--- START ---

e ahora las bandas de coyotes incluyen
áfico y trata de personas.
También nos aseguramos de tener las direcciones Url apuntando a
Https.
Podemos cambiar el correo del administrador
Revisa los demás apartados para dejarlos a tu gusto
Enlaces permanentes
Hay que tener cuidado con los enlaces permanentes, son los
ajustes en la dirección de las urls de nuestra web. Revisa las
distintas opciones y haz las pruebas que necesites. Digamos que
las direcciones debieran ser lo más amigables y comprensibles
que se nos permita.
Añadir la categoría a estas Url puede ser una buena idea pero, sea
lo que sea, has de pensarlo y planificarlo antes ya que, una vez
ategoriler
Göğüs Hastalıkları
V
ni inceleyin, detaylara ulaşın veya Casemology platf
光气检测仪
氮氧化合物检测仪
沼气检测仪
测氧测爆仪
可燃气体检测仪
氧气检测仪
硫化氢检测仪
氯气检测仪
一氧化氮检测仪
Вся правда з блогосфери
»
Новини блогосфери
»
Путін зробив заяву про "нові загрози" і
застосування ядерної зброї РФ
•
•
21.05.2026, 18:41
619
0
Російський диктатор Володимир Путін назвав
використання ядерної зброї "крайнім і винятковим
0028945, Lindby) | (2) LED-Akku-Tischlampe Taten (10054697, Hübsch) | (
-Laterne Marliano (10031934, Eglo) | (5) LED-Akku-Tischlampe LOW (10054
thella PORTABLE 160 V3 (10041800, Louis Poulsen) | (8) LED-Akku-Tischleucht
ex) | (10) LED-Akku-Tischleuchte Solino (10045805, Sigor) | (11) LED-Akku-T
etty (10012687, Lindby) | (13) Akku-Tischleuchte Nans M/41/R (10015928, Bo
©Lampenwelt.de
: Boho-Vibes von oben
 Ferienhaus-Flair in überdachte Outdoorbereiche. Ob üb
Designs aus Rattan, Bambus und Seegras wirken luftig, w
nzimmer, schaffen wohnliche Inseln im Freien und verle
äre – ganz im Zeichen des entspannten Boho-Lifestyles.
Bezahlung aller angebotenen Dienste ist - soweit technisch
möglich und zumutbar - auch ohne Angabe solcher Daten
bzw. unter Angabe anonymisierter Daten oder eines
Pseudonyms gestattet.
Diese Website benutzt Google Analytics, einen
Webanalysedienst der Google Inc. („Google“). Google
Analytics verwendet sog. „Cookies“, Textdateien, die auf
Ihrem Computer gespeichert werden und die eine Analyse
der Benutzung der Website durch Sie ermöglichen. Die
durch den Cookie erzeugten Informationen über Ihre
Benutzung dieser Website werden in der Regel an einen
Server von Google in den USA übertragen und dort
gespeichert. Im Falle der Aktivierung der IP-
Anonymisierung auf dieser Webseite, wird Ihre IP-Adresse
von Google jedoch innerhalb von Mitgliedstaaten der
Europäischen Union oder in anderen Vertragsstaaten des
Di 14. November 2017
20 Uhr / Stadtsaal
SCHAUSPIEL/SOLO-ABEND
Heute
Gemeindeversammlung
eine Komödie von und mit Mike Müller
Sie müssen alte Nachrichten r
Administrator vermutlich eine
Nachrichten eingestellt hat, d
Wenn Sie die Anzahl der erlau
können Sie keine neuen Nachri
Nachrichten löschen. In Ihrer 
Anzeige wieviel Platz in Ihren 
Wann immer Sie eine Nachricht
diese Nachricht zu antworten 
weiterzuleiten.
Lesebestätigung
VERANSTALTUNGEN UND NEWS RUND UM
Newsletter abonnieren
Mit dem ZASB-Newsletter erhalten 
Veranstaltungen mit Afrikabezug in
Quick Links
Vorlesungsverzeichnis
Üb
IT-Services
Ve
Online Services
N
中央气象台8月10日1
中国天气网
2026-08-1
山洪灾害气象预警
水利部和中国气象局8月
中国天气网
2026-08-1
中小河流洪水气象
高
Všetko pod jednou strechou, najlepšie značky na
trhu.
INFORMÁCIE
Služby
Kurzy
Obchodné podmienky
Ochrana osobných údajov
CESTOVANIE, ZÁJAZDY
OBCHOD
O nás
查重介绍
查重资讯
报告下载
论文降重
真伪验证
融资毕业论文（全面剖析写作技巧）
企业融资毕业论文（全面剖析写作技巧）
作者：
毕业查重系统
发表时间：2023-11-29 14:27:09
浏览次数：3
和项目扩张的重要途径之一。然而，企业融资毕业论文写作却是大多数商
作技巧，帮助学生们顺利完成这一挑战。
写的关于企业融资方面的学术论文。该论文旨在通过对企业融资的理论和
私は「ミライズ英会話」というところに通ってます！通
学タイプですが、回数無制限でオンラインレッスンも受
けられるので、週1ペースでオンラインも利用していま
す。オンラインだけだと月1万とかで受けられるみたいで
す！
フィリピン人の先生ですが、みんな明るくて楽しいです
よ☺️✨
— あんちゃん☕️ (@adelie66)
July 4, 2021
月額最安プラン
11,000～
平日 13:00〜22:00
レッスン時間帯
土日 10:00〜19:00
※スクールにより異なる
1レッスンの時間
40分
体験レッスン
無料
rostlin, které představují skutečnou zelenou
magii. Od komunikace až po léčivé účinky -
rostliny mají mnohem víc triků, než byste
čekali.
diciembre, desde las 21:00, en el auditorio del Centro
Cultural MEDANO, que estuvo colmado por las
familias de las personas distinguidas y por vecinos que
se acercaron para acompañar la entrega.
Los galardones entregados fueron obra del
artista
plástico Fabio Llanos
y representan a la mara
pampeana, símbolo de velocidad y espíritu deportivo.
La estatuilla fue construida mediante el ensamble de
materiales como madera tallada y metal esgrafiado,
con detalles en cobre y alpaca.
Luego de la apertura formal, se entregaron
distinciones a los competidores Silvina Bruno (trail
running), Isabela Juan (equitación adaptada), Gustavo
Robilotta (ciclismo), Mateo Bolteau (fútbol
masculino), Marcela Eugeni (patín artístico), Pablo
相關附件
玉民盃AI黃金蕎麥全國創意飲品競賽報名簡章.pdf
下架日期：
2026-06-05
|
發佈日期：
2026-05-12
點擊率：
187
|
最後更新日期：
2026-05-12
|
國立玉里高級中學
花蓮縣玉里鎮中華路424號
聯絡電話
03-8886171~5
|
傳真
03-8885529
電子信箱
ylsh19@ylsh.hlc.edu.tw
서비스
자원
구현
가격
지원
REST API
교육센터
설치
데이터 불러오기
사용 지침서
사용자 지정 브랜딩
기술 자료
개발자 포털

--- END ---

Filter the listing so that only lines holding the word "Angabe" remain, and copy those lines.

Task response →
möglich und zumutbar - auch ohne Angabe solcher Daten
bzw. unter Angabe anonymisierter Daten oder eines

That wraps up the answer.